The Nagarahole National Park derives its name from two Kannada words ‘Naga’ meaning ‘snake’ and ‘Hole’ meaning ‘stream’. The Kabini River separates the Nagarahole National Park from the Bandipur National Park. Besides the Kabini, there are other rivers flowing in the vicinity of the park and these are the Lakshmana and Teentha rivers. The park is dotted with enchanting greenery and forest cover, coupled with waterfalls and a wide array of wildlife.

Due to high levels of rainfall in this region, the park consists of numerous open grassy swamps lined with teak and eucalyptus. Wildlife varieties are numerous in number. Some of the common predators that can be seen include tigers, leopards, sloth bears and wild dogs. Spotted deer, sambar, barking deer, four-horned antelopes, wild boars and elephants constitute the herbivores.

Elephants in particular are seen the most, and they can be spotted enjoying their natural habitat at its best.

Other mammals present include the common langur, Bonnet macaques, jungle cats, slender Loris, leopards, civet cats, mongoose, common otters, giant flying squirrels, giant squirrels, porcupines, jackals, mouse-deer, hares and pangolins. The park also has a wide variety of birds and amphibians.

Blue-bearded bee-eaters, scarlet minivets, Malabar whistling thrushes, common ospreys, herons and ducks are some of the species of birds present in the park. Marsh crocodiles, monitor lizards, rock pythons and several other species of frogs, insects can also be spotted.

What to See and Do

There are several resorts near the park that offer panoramic views of the park and its wildlife. Tourists have to take jeeps and vans run by the forest department accompanies by an expert guide while moving through the park. The park also has innumerable observation towers that help you have a closer look at the wildlife residing in it.

Enjoy trekking through the park surrounded by exquisite variety of flora and fauna.

How to Get There

The park is open all year round but the best time to visit would be between September and May. The park’s gates are closed by 6:00 pm.
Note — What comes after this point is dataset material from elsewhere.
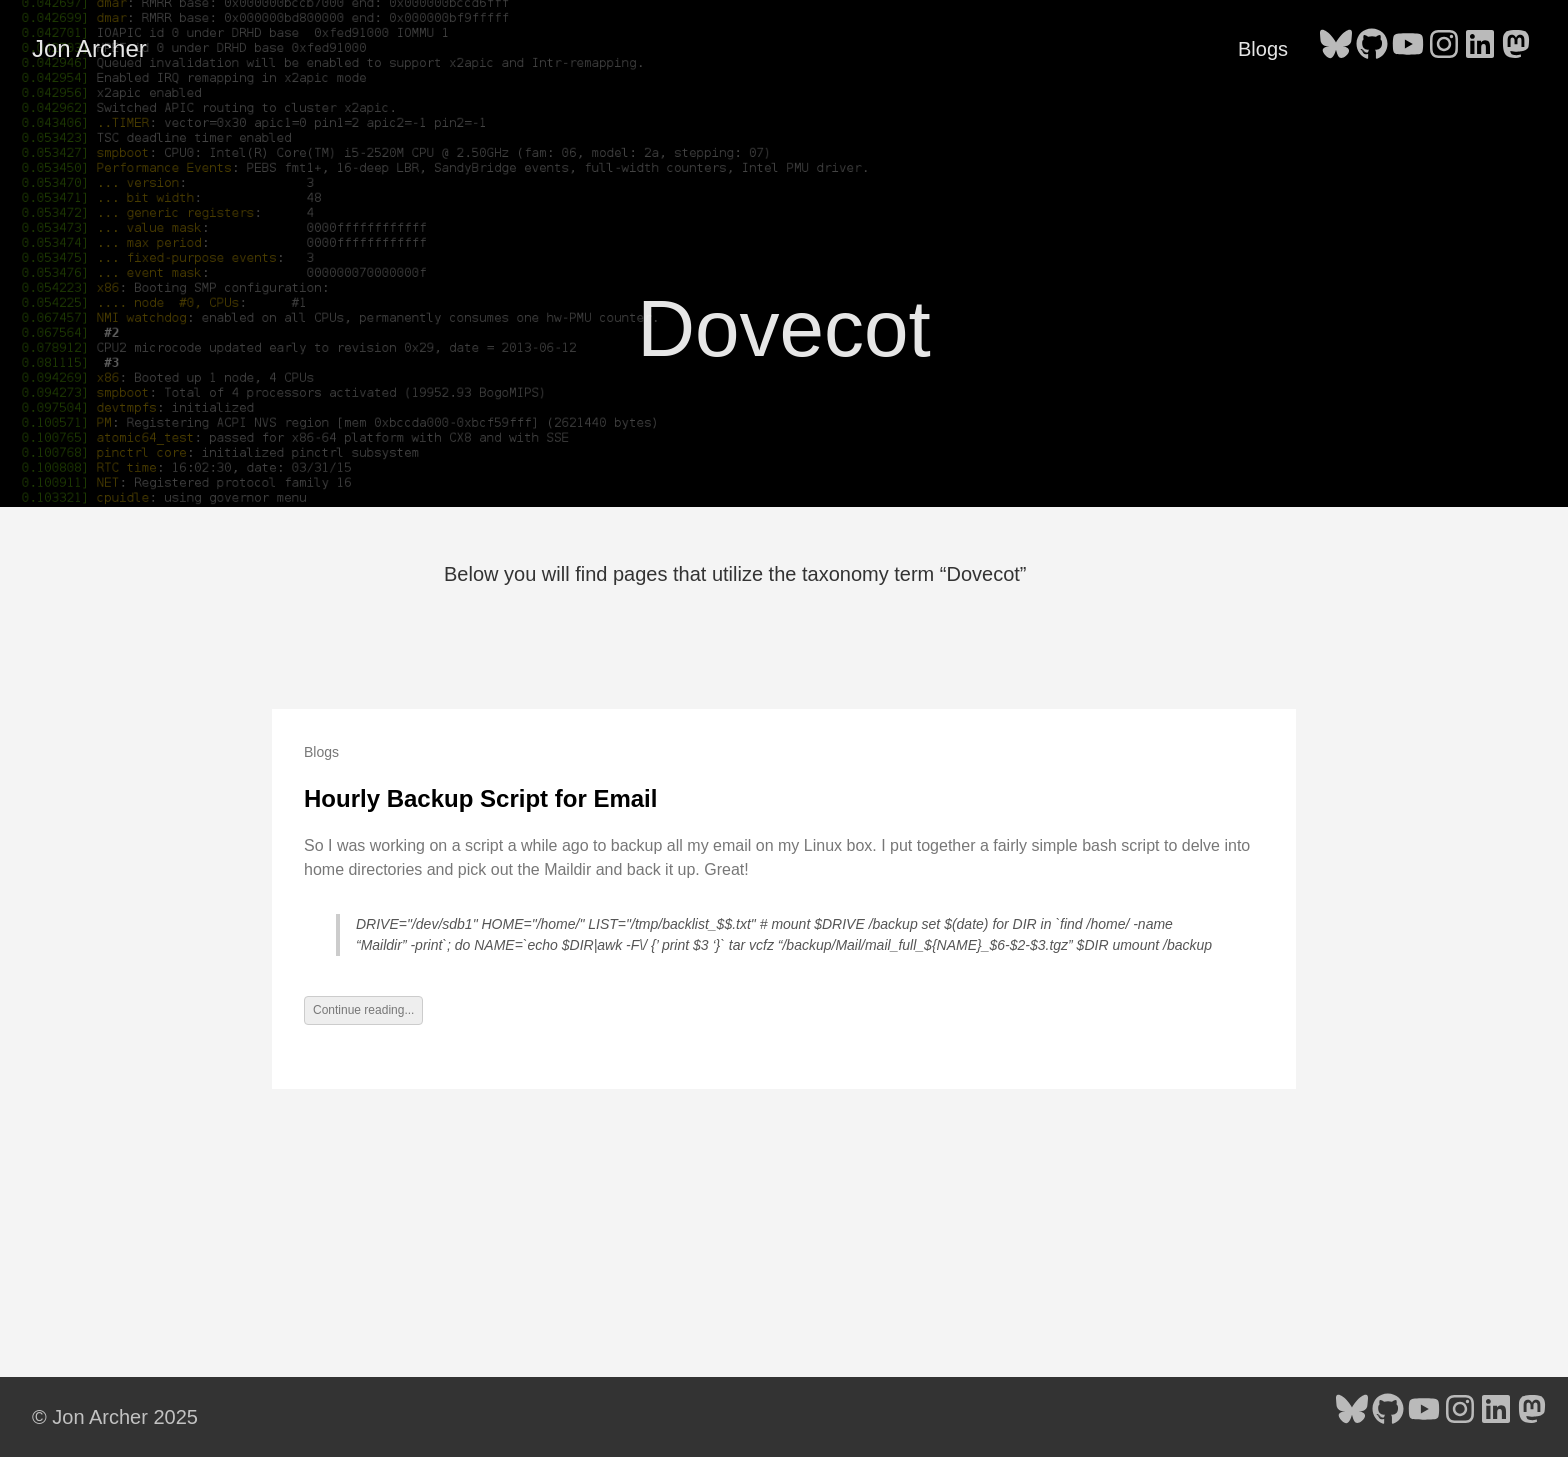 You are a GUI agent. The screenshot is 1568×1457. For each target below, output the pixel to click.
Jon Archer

  • By Air: The nearest airports are in Bangalore and Mysore.
  • By Rail: The nearest station is in the city of Mysore.
  • By Road: The park is well connected by roads and distances with various cities can be calculated as follows: Madikeri (93 km), Mysore (96 km) and Bangalore (236 km).

The Nagarahole National Park is bound to leave you breathless with its enchanting natural beauty and offers a great opportunity for you to release your wild side.